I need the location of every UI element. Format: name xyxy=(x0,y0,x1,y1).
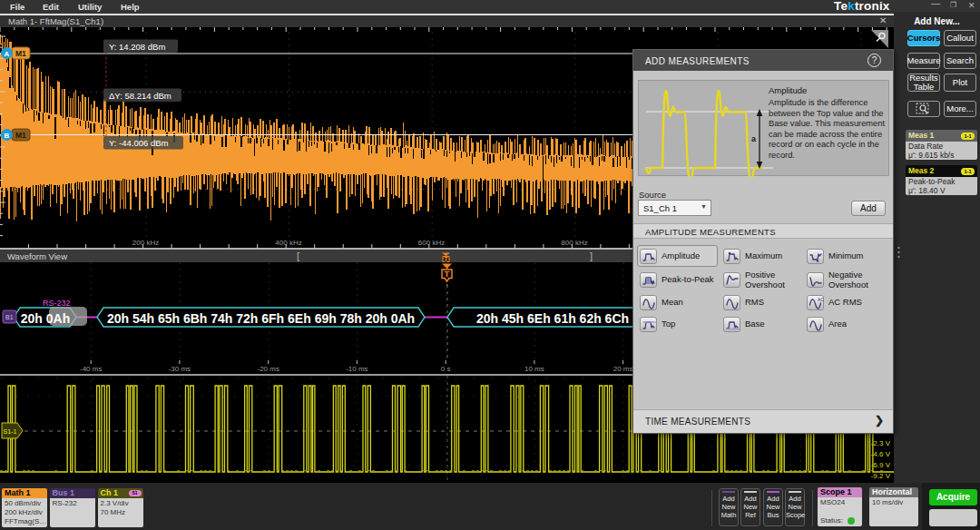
svg-text:S1-1: S1-1 xyxy=(4,428,17,435)
svg-text:20h 54h 65h 6Bh 74h 72h 6Fh 6E: 20h 54h 65h 6Bh 74h 72h 6Fh 6Eh 69h 78h … xyxy=(107,311,415,326)
svg-text:10 ms: 10 ms xyxy=(524,365,544,373)
svg-text:B: B xyxy=(5,132,10,140)
svg-text:800 kHz: 800 kHz xyxy=(561,239,587,247)
svg-text:-40 ms: -40 ms xyxy=(80,365,102,373)
svg-text:RS-232: RS-232 xyxy=(43,299,71,308)
svg-text:-20 ms: -20 ms xyxy=(257,365,279,373)
svg-text:M1: M1 xyxy=(15,131,26,140)
svg-text:T: T xyxy=(445,269,450,279)
svg-text:20 ms: 20 ms xyxy=(613,365,633,373)
svg-text:T: T xyxy=(445,256,448,262)
svg-text:200 kHz: 200 kHz xyxy=(132,239,159,247)
svg-text:400 kHz: 400 kHz xyxy=(275,239,301,247)
svg-text:AC: AC xyxy=(818,297,824,302)
svg-text:Y: -44.006 dBm: Y: -44.006 dBm xyxy=(109,138,169,148)
svg-text:ΔY: 58.214 dBm: ΔY: 58.214 dBm xyxy=(109,91,172,101)
svg-text:A: A xyxy=(5,50,10,58)
svg-text:0 s: 0 s xyxy=(441,365,451,373)
svg-text:20h 0Ah: 20h 0Ah xyxy=(21,311,70,326)
svg-text:-9.2 V: -9.2 V xyxy=(871,472,891,480)
svg-text:-30 ms: -30 ms xyxy=(169,365,191,373)
svg-text:-6.9 V: -6.9 V xyxy=(871,461,891,469)
svg-text:-4.6 V: -4.6 V xyxy=(871,450,891,458)
svg-text:M1: M1 xyxy=(15,49,26,58)
svg-text:600 kHz: 600 kHz xyxy=(418,239,445,247)
svg-text:-10 ms: -10 ms xyxy=(346,365,368,373)
svg-text:a: a xyxy=(751,134,757,143)
svg-text:Y: 14.208 dBm: Y: 14.208 dBm xyxy=(109,42,165,52)
svg-text:-2.3 V: -2.3 V xyxy=(871,439,891,447)
svg-text:B1: B1 xyxy=(5,314,14,320)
------------
## Assignment
Each line above should be printed again exactly, though the pictures should not be.

## Your solution
I need the location of every UI element. Format: name xyxy=(x0,y0,x1,y1).
svg-text:S1-1: S1-1 xyxy=(4,428,17,435)
svg-text:20h 54h 65h 6Bh 74h 72h 6Fh 6E: 20h 54h 65h 6Bh 74h 72h 6Fh 6Eh 69h 78h … xyxy=(107,311,415,326)
svg-text:10 ms: 10 ms xyxy=(524,365,544,373)
svg-text:B: B xyxy=(5,132,10,140)
svg-text:800 kHz: 800 kHz xyxy=(561,239,587,247)
svg-text:-40 ms: -40 ms xyxy=(80,365,102,373)
svg-text:RS-232: RS-232 xyxy=(43,299,71,308)
svg-text:-20 ms: -20 ms xyxy=(257,365,279,373)
svg-text:M1: M1 xyxy=(15,131,26,140)
svg-text:T: T xyxy=(445,269,450,279)
svg-text:20 ms: 20 ms xyxy=(613,365,633,373)
svg-text:T: T xyxy=(445,256,448,262)
svg-text:200 kHz: 200 kHz xyxy=(132,239,159,247)
svg-text:400 kHz: 400 kHz xyxy=(275,239,301,247)
svg-text:AC: AC xyxy=(818,297,824,302)
svg-text:Y: -44.006 dBm: Y: -44.006 dBm xyxy=(109,138,169,148)
svg-text:ΔY: 58.214 dBm: ΔY: 58.214 dBm xyxy=(109,91,172,101)
svg-text:A: A xyxy=(5,50,10,58)
svg-text:0 s: 0 s xyxy=(441,365,451,373)
svg-text:20h 0Ah: 20h 0Ah xyxy=(21,311,70,326)
svg-text:-9.2 V: -9.2 V xyxy=(871,472,891,480)
svg-text:-30 ms: -30 ms xyxy=(169,365,191,373)
svg-text:-6.9 V: -6.9 V xyxy=(871,461,891,469)
svg-text:-4.6 V: -4.6 V xyxy=(871,450,891,458)
svg-text:M1: M1 xyxy=(15,49,26,58)
svg-text:600 kHz: 600 kHz xyxy=(418,239,445,247)
svg-text:-10 ms: -10 ms xyxy=(346,365,368,373)
svg-text:a: a xyxy=(751,134,757,143)
svg-text:Y: 14.208 dBm: Y: 14.208 dBm xyxy=(109,42,165,52)
svg-text:-2.3 V: -2.3 V xyxy=(871,439,891,447)
svg-text:B1: B1 xyxy=(5,314,14,320)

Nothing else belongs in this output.